An unripe jackfruit can be hard to find and any jackfruit can be intimidating the first time you prepare one. Here is a link to a tutorial on handling raw jackfruit. (More info on cutting jackfruit). If a jackfruit variety is typically 20-30 pounds, a raw fruit would be about 3-5#. Often you need to thin the fruit so the tree is not overloaded: use those thinnings. Fresh raw jackfruit should be very immature, otherwise the core and rag will be tough and the arils will be too dominant compared to the rag. The seeds should be about the size of large jelly beans. For the 2017 Taste of the Tropics, the fruit were 3#–3.5#, and could have been a little larger. But a 10# fruit will likely have fully developed seeds and not work.
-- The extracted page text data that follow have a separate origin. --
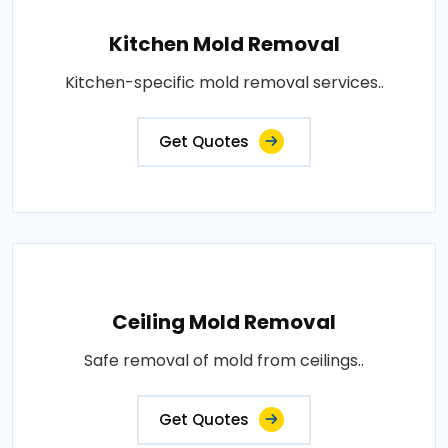
Kitchen Mold Removal
Kitchen-specific mold removal services..
Get Quotes
Ceiling Mold Removal
Safe removal of mold from ceilings..
Get Quotes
The rag (similar to the “threads” in spaghetti squash) is what gives the dish the “pulled pork” texture. Jackfruit, raw or ripe, freezes well once you cut it up. 

To make things simpler, this recipe assumes canned jackfruit. You will then be familiar with how a fresh one will look once your tree starts producing. You can find canned green jackfruit in an Asian food store. Be sure it is in water or brine. If it is in syrup, it is ripe jackfruit arils and not suitable for this recipe. (BTW, arils canned in syrup are a pitiful substitute for the real thing.)
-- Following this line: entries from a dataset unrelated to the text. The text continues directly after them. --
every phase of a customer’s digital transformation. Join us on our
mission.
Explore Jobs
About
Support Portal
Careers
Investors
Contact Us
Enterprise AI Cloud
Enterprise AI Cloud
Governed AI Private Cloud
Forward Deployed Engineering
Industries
If fresh: In a large stock pot bring salted water to a boil. Put a sheet of parchment paper on a cutting board, oil a knife and your hands and slice the raw jackfruit into round sections 1/2″ thick. It will briefly ooze latex. Blanch the slices in the water about 20 minutes to soften the skin enough to easily cut it off. Let cool, cut off the skin. Squeeze apart the rag & grate the core or cut into bite size segments. Use immediately or freeze for later. If you are preparing a large amount to freeze, it may be easier to use a food processor with a large shredder blade to grate the whole slices or half-slices. Divide them into freezer bags with one recipe per bag. Defrost in the fridge when ready to cook.

Jackfruit-preppedP60u

2 cans of green jackfruit, prepped.

1 Tbs oil
1 Tbs cumin seed or powdered
{ option 1a, with onions:
1 large onion diced
2 cloves of garlic minced
}
2 cans (20oz, 10oz drained each) green jackfruit in water or brine (or 1 1/4 lb. fresh)
{ option 1b, without onions:
1 C cauliflower, steamed soft
1 Tbs sesame tahini
}
{ option 2 if you like hot:
1 Tbs chili powder
1/4 tsp cayenne pepper or fresh hot pepper to taste minced
}
1 Tbs molasses
1 cup barbecue sauce (recipe for Guava-Mango BBQ sauce)
1/2 cup water
salt & pepper to taste

Drain and rinse the jackfruit in a strainer. Cut the core (the triangular tip) and grate or dice that part. The rest is the seeds and “rag”. Squeeze the rag to separate the individual threads. The seeds at this stage will be will be about 1/2″ the long way.

Heat oil in a skillet over medium heat. Brown the cumin seed.
(option 1a Saute the onion and garlic 5-7 minutes till tender.)
Add the jackfruit to the pan along with the rest of the ingredients and mix well.
(option 1b Steam cauliflower till soft, add to pan with tahini.)
Cover and simmer for 20-25 minutes till tender, stirring as needed. Add salt and pepper to taste.

For alternate textures, cut the jackfruit into bite size pieces, without separating the threads. Either cook as is or pre-cook by pan roasting until lightly browned.